Exercise material |
------------------------------
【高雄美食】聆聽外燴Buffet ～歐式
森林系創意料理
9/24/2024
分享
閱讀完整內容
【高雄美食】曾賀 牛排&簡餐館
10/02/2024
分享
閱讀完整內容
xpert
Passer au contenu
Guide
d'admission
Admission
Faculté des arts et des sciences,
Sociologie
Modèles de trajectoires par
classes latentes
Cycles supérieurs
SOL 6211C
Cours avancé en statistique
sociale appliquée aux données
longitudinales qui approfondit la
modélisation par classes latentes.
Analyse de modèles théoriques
------------------------------
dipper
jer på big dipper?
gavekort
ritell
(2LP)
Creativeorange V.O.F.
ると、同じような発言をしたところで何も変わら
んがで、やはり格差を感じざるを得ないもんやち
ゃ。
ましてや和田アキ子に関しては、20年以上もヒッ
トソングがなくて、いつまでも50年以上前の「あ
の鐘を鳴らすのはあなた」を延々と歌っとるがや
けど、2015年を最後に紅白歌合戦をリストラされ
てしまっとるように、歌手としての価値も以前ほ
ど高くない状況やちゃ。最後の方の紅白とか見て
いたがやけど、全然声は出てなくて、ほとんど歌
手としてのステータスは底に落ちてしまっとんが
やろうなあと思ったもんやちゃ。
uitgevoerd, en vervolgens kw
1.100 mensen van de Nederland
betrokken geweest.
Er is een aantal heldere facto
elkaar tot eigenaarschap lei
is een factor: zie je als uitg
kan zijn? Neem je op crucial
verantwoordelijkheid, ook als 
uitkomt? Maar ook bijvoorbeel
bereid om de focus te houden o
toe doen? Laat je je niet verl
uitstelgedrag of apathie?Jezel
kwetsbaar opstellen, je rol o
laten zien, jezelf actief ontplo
------------------------------
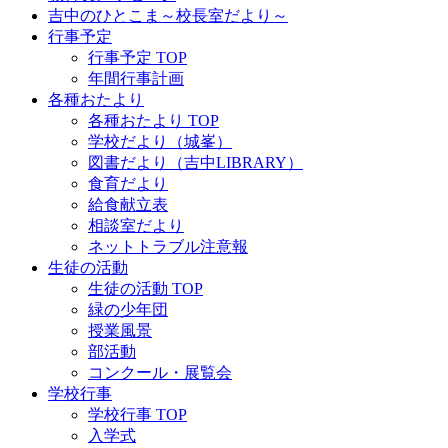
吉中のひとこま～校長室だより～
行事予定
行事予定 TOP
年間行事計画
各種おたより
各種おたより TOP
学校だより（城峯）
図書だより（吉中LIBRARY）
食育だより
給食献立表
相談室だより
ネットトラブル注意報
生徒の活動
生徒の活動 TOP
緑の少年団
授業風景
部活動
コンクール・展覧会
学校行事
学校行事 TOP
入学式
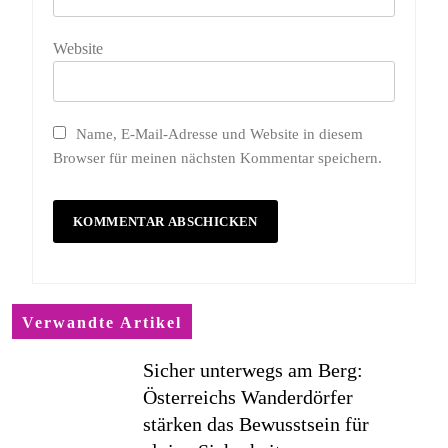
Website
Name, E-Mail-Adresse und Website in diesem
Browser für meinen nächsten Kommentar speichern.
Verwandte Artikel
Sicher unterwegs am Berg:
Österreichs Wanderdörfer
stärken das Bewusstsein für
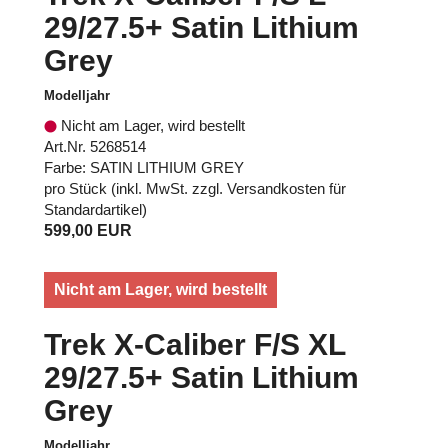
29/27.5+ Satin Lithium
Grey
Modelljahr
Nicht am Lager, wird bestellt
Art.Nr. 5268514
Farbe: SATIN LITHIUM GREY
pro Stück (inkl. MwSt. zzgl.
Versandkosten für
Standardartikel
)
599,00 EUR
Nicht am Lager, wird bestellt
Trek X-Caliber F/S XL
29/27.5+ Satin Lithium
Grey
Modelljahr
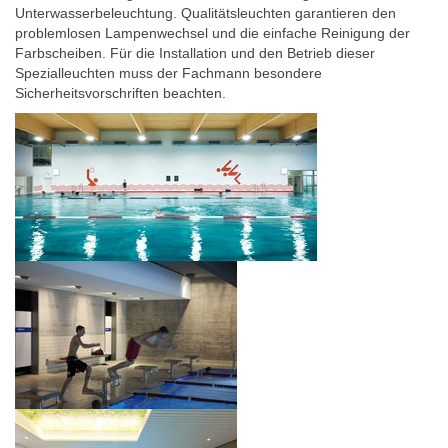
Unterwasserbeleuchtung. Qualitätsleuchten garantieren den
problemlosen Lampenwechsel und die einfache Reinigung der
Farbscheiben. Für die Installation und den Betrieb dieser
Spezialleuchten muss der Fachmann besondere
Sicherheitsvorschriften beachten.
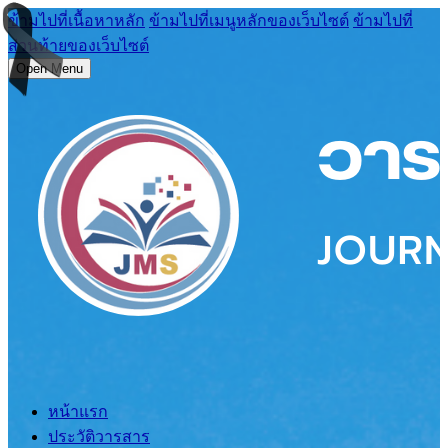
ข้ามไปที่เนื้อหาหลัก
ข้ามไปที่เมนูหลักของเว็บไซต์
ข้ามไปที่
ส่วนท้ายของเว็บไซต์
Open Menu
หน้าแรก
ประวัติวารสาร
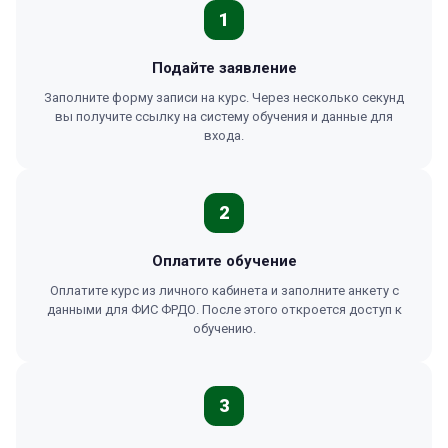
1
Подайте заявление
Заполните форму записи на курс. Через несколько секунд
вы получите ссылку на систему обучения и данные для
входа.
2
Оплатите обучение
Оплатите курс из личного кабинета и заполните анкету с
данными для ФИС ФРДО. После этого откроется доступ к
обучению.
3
------------------------------
Required action |
Across the data above, how many lines carry the word "Оплатите"? Only the number is needed.

Problem solution |
2